My dad’s initial letter to her was apparently not too direct but conveyed its message well enough. He had written to her, telling of his life since 1958 and ending with my mother’s death. She responded that she was glad to hear from him but that if he had any ideas of marriage, he should forget them because she was, she wrote, “old and fat” and entirely uninterested.
Undeterred, my dad kept writing and then calling. Pretty soon he was traveling to Pennsylvania to see her. And then, he said, they were getting married. Knowing both my father’s history and his stubbornness, I didn’t entertain a lot of hope that he could be deterred from this decision. But I worried about this woman, Anne, whom I had not yet met. She had never been married and now she was going to marry my dad at age 69? Did she have any clue what she was getting into?
I knew how lonely he was, and I did not think his marrying was a betrayal of Mom. I was a bit hurt, however, that he had chosen to get married on Valentine’s Day. His first date with Mom had been on Valentine’s Day. And the fact that he announced that he was moving to Lancaster was hard, too.
We flew out for the wedding, and we found Anne to be a delightful woman who only partially matched up to her own self-description. Old? Maybe her hair was gray but her heart was young. Fat? Perhaps she could have lost a few pounds. Who in America could not? She was a beautiful soul who had fallen in love late in life. Here was a bride who wanted to give of herself to her groom and her groom’s children. So she did.
As a retired nurse she enjoyed taking care of my father, with his multiple medications for heart problems, mental health, and who knows what else. She also provided Dad an opportunity to care for her. If he was getting close to deaf, she suffered from macular degeneration, a loss of central vision. They helped each other get along from day to day. When they visited us or we traveled to Pennsylvania to see them, I was pleased to see how well they got along.
Anne also enjoyed taking care of Dad’s social life and helping him communicate with his own children. She made sure there were birthday cards for the grandchildren and calls to his children. She herself loved to talk to the grandchildren on the phone. She loved to send them little gifts. And she loved to receive their drawings (though it took her magnifying glass to figure out what they were). But most of all, she loved to love them and pray for them.
It was and is hard for me to know that none of my children have any memories of my mom. But I am glad that many of them have memories of Nana Anne. It took a while for the older ones to understand that she was not my mother. To them she was fully their grandmother, who did what grandmothers do and was what a grandmother should be.
The pain I suffered at her death five years ago was not the same as that at my mother’s passing twenty years ago. She was not my mother. And unlike my mother, she lived into her eighties.
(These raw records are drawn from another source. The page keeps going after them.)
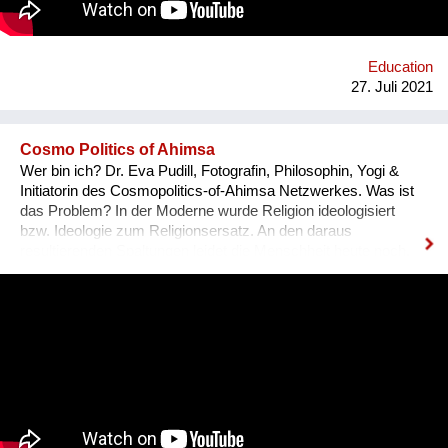
Education
27. Juli 2021
Cosmo Politics of Ahimsa
Wer bin ich? Dr. Eva Pudill, Fotografin, Philosophin, Yogi &
Initiatorin des Cosmopolitics-of-Ahimsa Netzwerkes. Was ist
das Problem? In der Moderne wurde Religion ideologisiert
bzw. Ideologie zum Religionsersatz. An den daraus
resultierenden Spaltungen leidet die Menschheit heute noch.
Wie würde dagegen eine Ideologie-lose transformative
Spiritualität aussehen, die sich nicht mit persönlicher
Verwirklichung zufrieden gibt, sondern auf dem Weg der
Gewaltlosigkeit eine Befreiung im kosmopolitischen Maßstab
anstrebt? Was mache ich anders? Ziel des Ahimsa-
Netzwerkes ist eine kritische und kreative
Auseinandersetzung mit vorherrschenden Diskursen über
Gewalt und Gewaltlosigkeit. Um die vielfältigen Möglichkeiten
von Ahimsa sichtbar zu machen, soll ein Archiv aus Video-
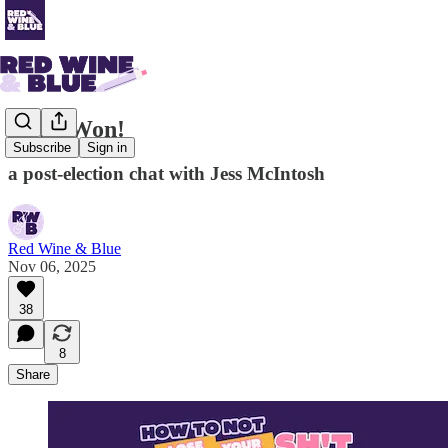
Hope Won!
Subscribe
Sign in
a post-election chat with Jess McIntosh
Red Wine & Blue
Nov 06, 2025
38
8
Share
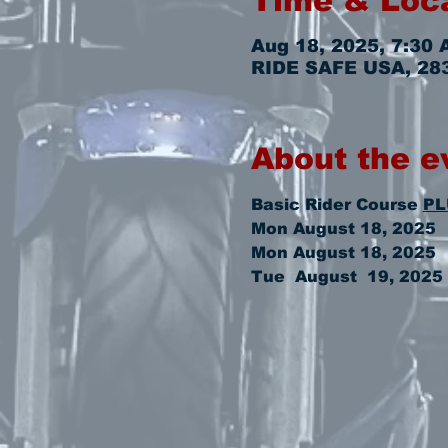
Time & Loc
Aug 18, 2025, 7:30 
RIDE SAFE USA, 2831
About the e
Basic Rider Course 
PL
Mon August 18, 2025  
Mon August 18, 2025   
Tue  August  19, 2025 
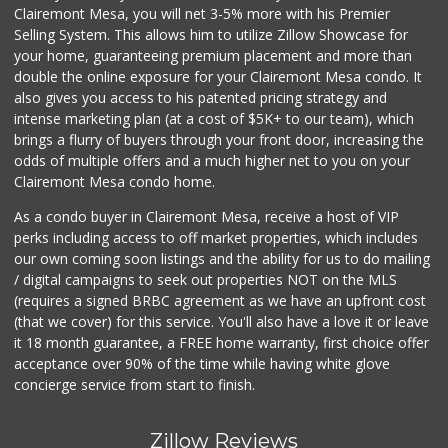
Clairemont Mesa, you will net 3-5% more with his Premier
Selling System. This allows him to utilize Zillow Showcase for
your home, guaranteeing premium placement and more than
double the online exposure for your Clairemont Mesa condo. It
also gives you access to his patented pricing strategy and
intense marketing plan (at a cost of $5K+ to our team), which
brings a flurry of buyers through your front door, increasing the
odds of multiple offers and a much higher net to you on your
Clairemont Mesa condo home.
As a condo buyer in Clairemont Mesa, receive a host of VIP
perks including access to off market properties, which includes
our own coming soon listings and the ability for us to do mailing
/ digital campaigns to seek out properties NOT on the MLS
(requires a signed BRBC agreement as we have an upfront cost
(that we cover) for this service. You'll also have a love it or leave
it 18 month guarantee, a FREE home warranty, first choice offer
acceptance over 90% of the time while having white glove
concierge service from start to finish.
Zillow Reviews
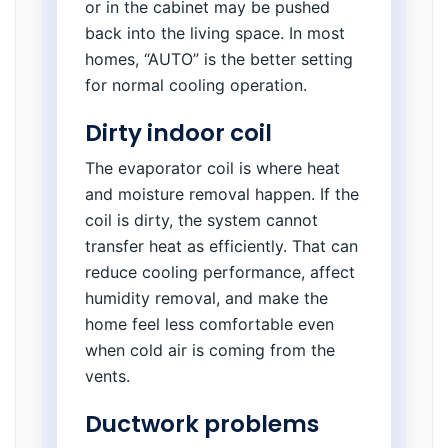
or in the cabinet may be pushed
back into the living space. In most
homes, “AUTO” is the better setting
for normal cooling operation.
Dirty indoor coil
The evaporator coil is where heat
and moisture removal happen. If the
coil is dirty, the system cannot
transfer heat as efficiently. That can
reduce cooling performance, affect
humidity removal, and make the
home feel less comfortable even
when cold air is coming from the
vents.
Ductwork problems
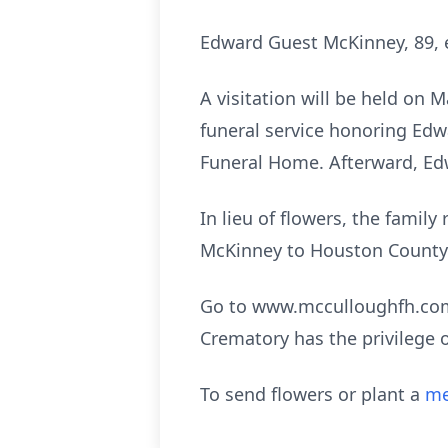
Edward Guest McKinney, 89, e
A visitation will be held on 
funeral service honoring Edwa
Funeral Home. Afterward, Edwa
In lieu of flowers, the fami
McKinney to Houston County 
Go to www.mcculloughfh.com 
Crematory has the privilege 
To send flowers or plant a
me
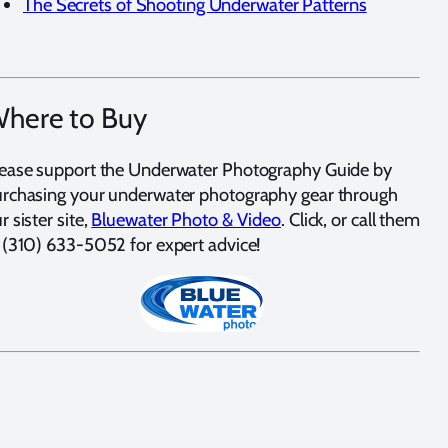
The Secrets of Shooting Underwater Patterns
here to Buy
ease support the Underwater Photography Guide by
rchasing your underwater photography gear through
r sister site,
Bluewater Photo & Video
. Click, or call them
 (310) 633-5052 for expert advice!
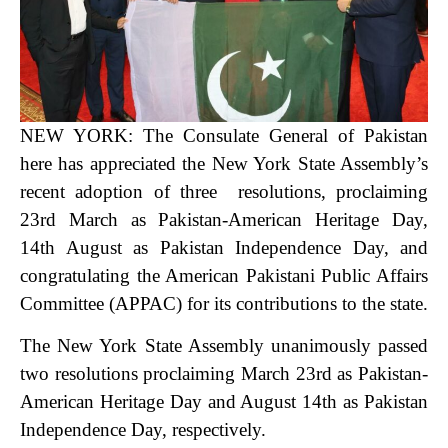
NEW YORK: The Consulate General of Pakistan
here has appreciated th
e New York State Assembly’s
recent adoption of three resolutions, proclaiming
23rd March as Pakistan-American Heritage Day,
14th August as Pakistan Independence Day, and
congratulating the American Pakistani Public Affairs
Committee (APPAC) for its contributions to the state.
The New York State Assembly unanimously passed
two resolutions proclaiming March 23rd as Pakistan-
American Heritage Day and August 14th as Pakistan
Independence Day, respectively.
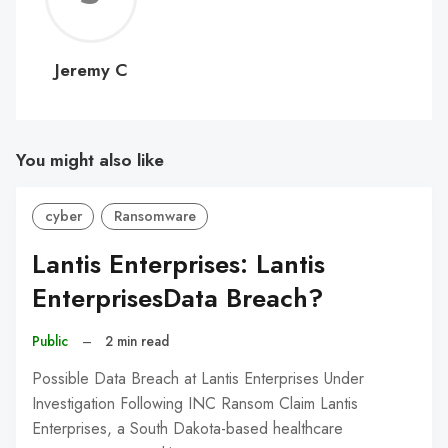
C
Jeremy C
You might also like
cyber
Ransomware
Lantis Enterprises: Lantis
EnterprisesData Breach?
Public
–
2 min read
Possible Data Breach at Lantis Enterprises Under
Investigation Following INC Ransom Claim Lantis
Enterprises, a South Dakota-based healthcare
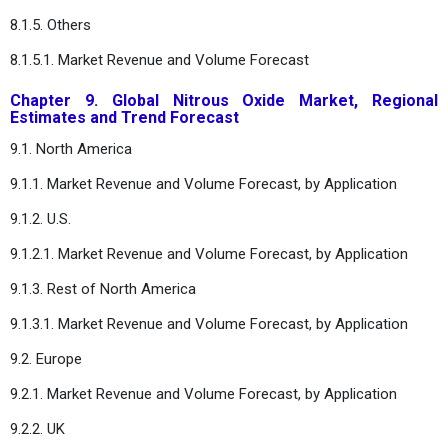
8.1.5. Others
8.1.5.1. Market Revenue and Volume Forecast
Chapter 9. Global Nitrous Oxide Market, Regional
Estimates and Trend Forecast
9.1. North America
9.1.1. Market Revenue and Volume Forecast, by Application
9.1.2. U.S.
9.1.2.1. Market Revenue and Volume Forecast, by Application
9.1.3. Rest of North America
9.1.3.1. Market Revenue and Volume Forecast, by Application
9.2. Europe
9.2.1. Market Revenue and Volume Forecast, by Application
9.2.2. UK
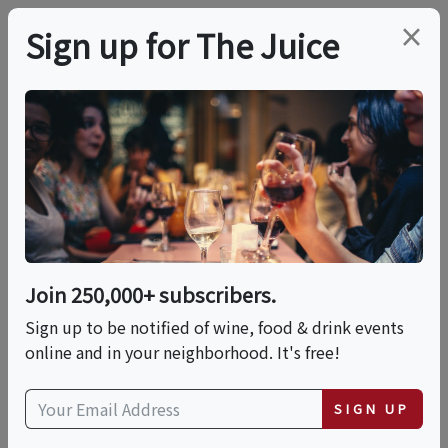
×
Sign up for The Juice
LOCAL EVENT
Bohemian Shakers
This event has ended.
Join 250,000+ subscribers.
Sign up to be notified of wine, food & drink events
Thu, June 11, 2026 (6:00 PM - 8:00 PM)
online and in your neighborhood. It's free!
El Rincón Mexicano
SIGN UP
104 East 4th Street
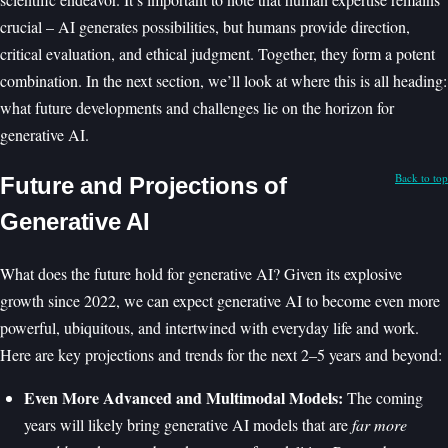
crucial – AI generates possibilities, but humans provide direction,
critical evaluation, and ethical judgment. Together, they form a potent
combination. In the next section, we’ll look at where this is all heading:
what future developments and challenges lie on the horizon for
generative AI.
Back to top
Future and Projections of
Generative AI
What does the future hold for generative AI? Given its explosive
growth since 2022, we can expect generative AI to become even more
powerful, ubiquitous, and intertwined with everyday life and work.
Here are key projections and trends for the next 2–5 years and beyond:
Even More Advanced and Multimodal Models:
The coming
years will likely bring generative AI models that are
far more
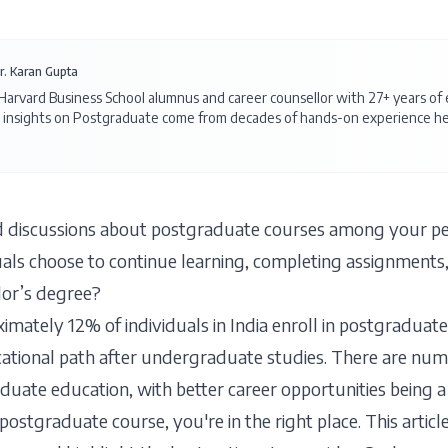
r. Karan Gupta
 Harvard Business School alumnus and career counsellor with 27+ years o
 insights on
Postgraduate
come from decades of hands-on experience hel
 discussions about postgraduate courses among your pee
als choose to continue learning, completing assignments,
elor’s degree?
imately 12% of individuals in India enroll in postgraduate
ational path after undergraduate studies. There are nu
duate education, with better career opportunities being a 
stgraduate course, you're in the right place. This article 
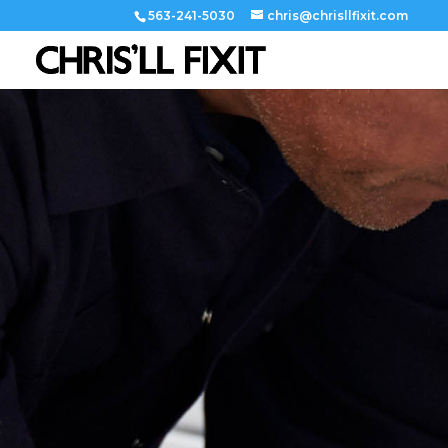
563-241-5030
chris@chrisllfixit.com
She lived her three score and ten years with a baker’s dozen more.
The gratitude I bear for her, however, grows every year. There was no wickedness in this stepmother. There wasn’t even any distance. She loved us and we loved her, both for the love she showed to my father and the love she showed us. There was no biological imperative in it—we were not her flesh, after all. But we were in her heart all the same. She did not replace my mother, but what she did was exactly what my mother wanted for her children and grandchildren.
Not all women become biological mothers. But all have the possibility and the calling of becoming spiritual mothers—of nourishing and giving life to others. Stepmothers have that opportunity, but their calling is a tough one even in the best of situations. Anne stepped up to this task of love and made it seem easy. As we prepare to honor our mothers next week, we should count as great blessings the mothers, like Nana Anne, who step in and step up.
David P. Deavel teaches at the University of St. Thomas in Houston, Texas, and serves as a Senior Contributor at The Imaginative Conservative.